Too much stress was one of McClain's problems. As a mother of two girls who was involved in fundraising and going to school for a master's degree in clinical psychology, McClain says she wasn't eating right, wasn't getting enough sleep and simply had too much to do.

"I definitely had an overload. It didn't occur to me that I was way too busy." Once she starting eating healthier, exercising and cutting back on her volunteer work, she says she felt much better. "I felt more empowered. My mood changed. And that was just after a couple of days."

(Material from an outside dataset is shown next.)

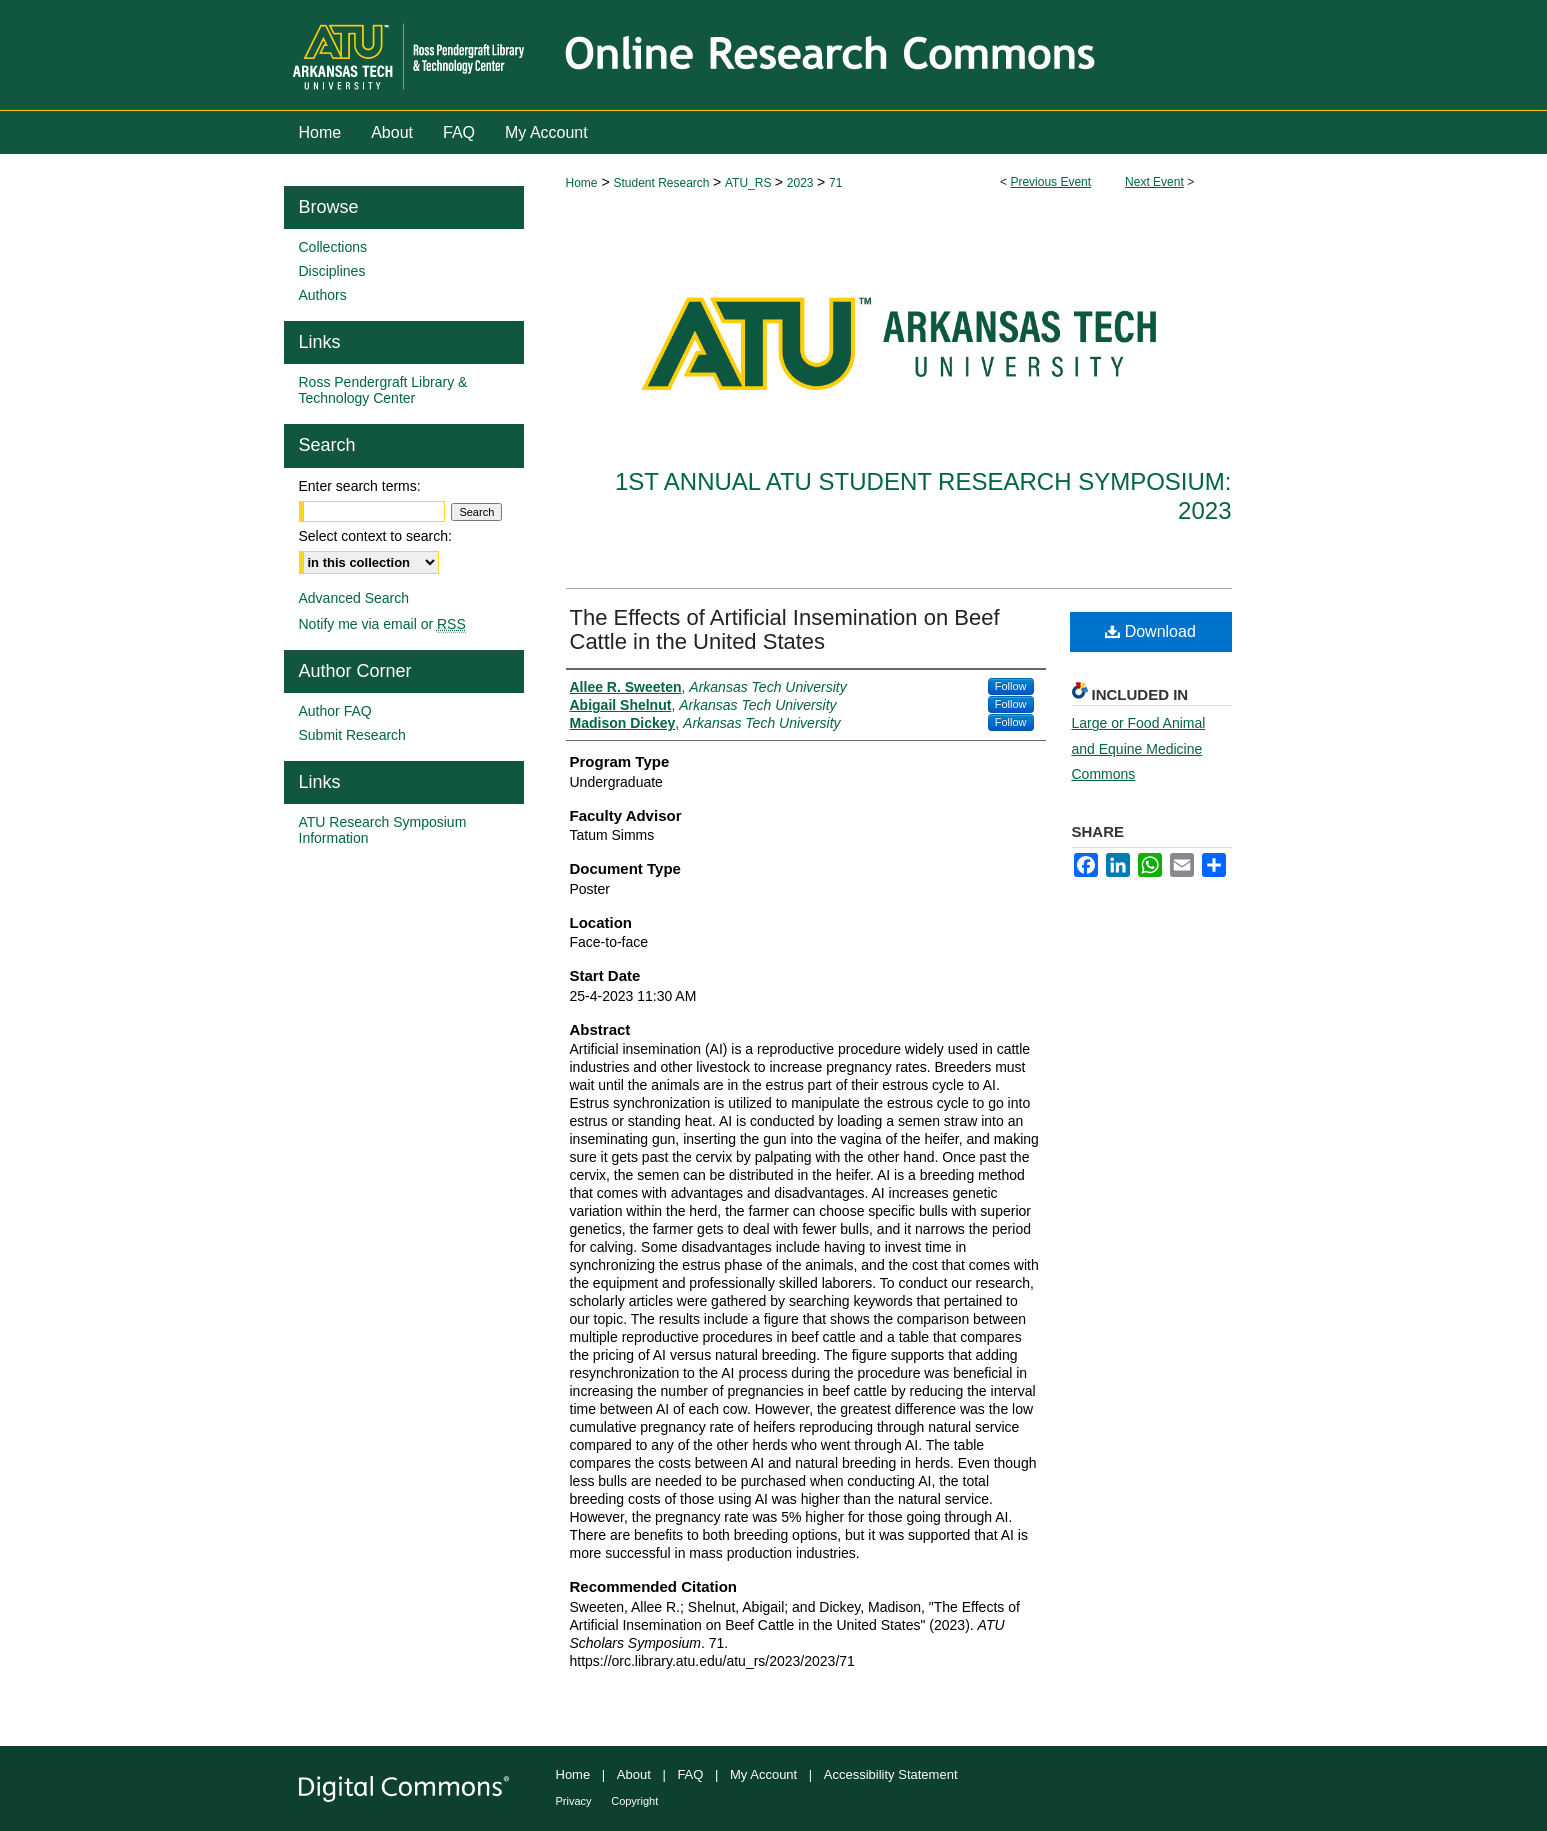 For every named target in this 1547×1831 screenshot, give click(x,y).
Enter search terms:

Distributed by Featurewell.com

Sidebar: A Workout for Your Brain Looking for some innovative ways to keep your brain stimulated and active? Learning specialist Donalee Markus says these activities are a great place to start: Fold laundry while listening to a book on tape. Combining mental and physical skills gives your brain a workout.

Square dance or play the video game, Dance Dance Revolution. Listening to and following directions while moving challenges the brain to think harder.

Improve your balance by sitting on a balance ball barefoot while watching TV. Strengthening your ability to balance gives you one less thing to focus on when you're trying to pay attention to something.

Use colored markers. Color helps you remember and organize information.

Stay on top of changes in hearing or vision. If you don't hear it, or can't see it, you won't remember it.